Haynes will have an up to date list on their website but to be honest I think you will struggle to find one. AFAIK they didn't do one for the old models but you could sometimes find a car that used a similar power plant but that was as near as it got.

JohnW


----------



## billmac (May 25, 2005)

Thought I had read somewhere that Fiat agents had a CD workshop manual that was available from spares departments. Check with Fiat dealer.

Bill


----------



## eurajohn (May 9, 2005)

If you're happy with the CD version (it's OK not as easy or handy as a paper one) there are plenty for very little money on ebay. If my memory serves me correctly there was one for sale here a short while ago.


----------



## max123 (May 9, 2005)

If you have a 3Ltr or 2.2 this link may be of interest.

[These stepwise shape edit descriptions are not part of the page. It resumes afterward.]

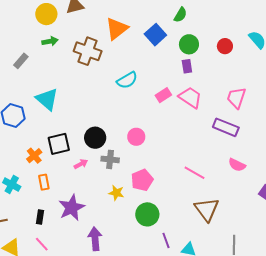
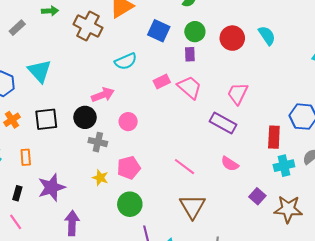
blue square: (155, 35) -> (159, 31), moved, turned -30
red circle: (225, 46) -> (232, 38), size x1.5
orange cross: (34, 156) -> (12, 120), moved
pink arrow: (81, 164) -> (103, 95), moved, size x1.5

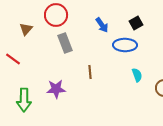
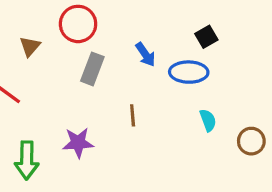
blue arrow: (102, 25) -> (145, 54), moved
gray rectangle: (65, 43) -> (92, 69), turned 42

http://library.docent.isvor.it/uplo...cia Didattica Fiat Ducato seconda fase_GB.pdf


----------



## viator (May 1, 2007)

max123 said:


> If you have a 3Ltr or 2.2 this link may be of interest.
> 
> http://library.docent.isvor.it/uplo...cia Didattica Fiat Ducato seconda fase_GB.pdf


max123,
Brilliant, thanks.
viator


----------



## max123 (May 9, 2005)

Cheers.
It takes a while to load but I suspect it has lots of very usefull information to most people on this forum with the Ducato.
Max


----------



## pete4x4 (Dec 20, 2006)

Ebay have a Citroen version which as far as I can tell covers most of my 08 Fiat. Electrics anyway.


----------



## reflogoff11 (Jun 8, 2008)

My thanks to you Max123 for the very detailed technical info. Things I couldn`t get my head round before are much clearer now, being a retired HGV mechanic these last 12 years has made me pretty rusty, with the better understanding I now feel a lot happier when on long hauls.

Barrie


----------